AMD RDNA3 Specifications Discussion Thread

Surely amd and others must see that working smarter is the only way forward. Even if we manage to scale smaller several nodes below 1nm, you approach an insurmountable problem of cooling. We are talking about generating power at watts per cm^2 that will be greater than nuclear power output.
What's the research and development of graphene based carbon nanotube transistors at? There used to be at least once a year some usual buzz articles about that but has been a long while since i'v read anything about that field, probabaly a decade or more away if ever? :(
 
Here's a summary of where many of us are at. And it isn't anti-RT.
  • We all want RT. Full Stop.
  • We don't think the hardware is quite there yet for completely convincing RT without significant compromises in other areas that some of us find worse than what currentRT implementations bring.
    • Which again, doesn't mean we are against RT.
    • We want RT.
  • Current hardware is a step towards that goal that is needed and companies bringing the hardware to us regardless of whether or not it's NV, Intel or AMD and regardless of how performant the hardware, it's still appreciated.
    • Which again, doesn't mean all of us are happy with the compromises involved for current RT implementations.
    • And again, doesn't mean we're against RT. :p
  • We, well most of us probably, are happy that there are people that find current RT implementations worth the price of admission.
    • That's good, because otherwise RT risks dying a short death.
    • Thus having people that find current implementations well worth the compromises involved is needed for the market.
      • What isn't needed is having some proselytize to the point where it almost feels like Jehovah's witness saying that you're damned if you don't agree with our collective and embrace your lord and savior RT into your heart. :p
    • Keep in mind, it isn't just "AMD fans" that aren't happy with current RT implementations, owners of NV cards as well are not always convinced and many run games with RT disabled even on their RTX 3xxx cards.
      • Again, it must be stated that all of us (or at the least the vast majority) can't wait until RT gets to the point where it's actually worth it to have it on whenever the option for it is presented.
      • What X person finds acceptable isn't necessarily what Y person finds acceptable.
  • Hell, even developers that are fully on the RT train with attempting to implement RT into their games aren't entirely happy with the state of RT hardware and where it's at.
    • That's why they question design choices and constantly talk about how the hardware could be better if they had more control over how aspects of RT is handled (the BVH tree, for example).
People should really disabuse themselves of the idea that people are against RT or hate RT just because they don't find current hardware accelerated RT to be worth enabling in every title that has hardware accelerated RT.

Regards,
SB
Give this man a f***ing medal, and please pin this comment on the forum or in every AMD/Nvidia RT thread.

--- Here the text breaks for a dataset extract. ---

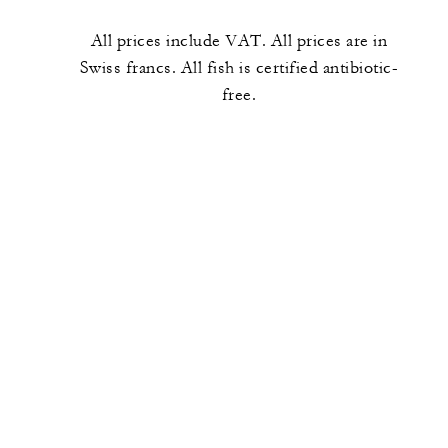
All prices include VAT. All prices are in
Swiss francs. All fish is certified antibiotic-
free.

Every interesting discussion on B3D descends into the same old tired recitation between the same three RT acolytes and their supposed crusade against the non-RT infidels. It’s exhausting and nauseating.

Thank you SB for restoring my sanity and faith in B3D. :mrgreen:
 
still not seeing how this is a failure point. To me, and this is no disrespect to any developer, things have to mature to the point where you are allowed to get full control over the pipeline.
It took forever to get to compute and we're still just on the edge of it, but how many years was this really in development for. RT really just started. I think people are asking for too much too soon.
I think we need to ask the obvious question of whether or not, a programmable RT pipeline would have had performance, because that's like saying all of our initial GPUs should have gone with compute from the get go and there should not have been fixed function hardware, and I don't think that's true.
It's an evolution that requires innovations on both the software and hardware side of things.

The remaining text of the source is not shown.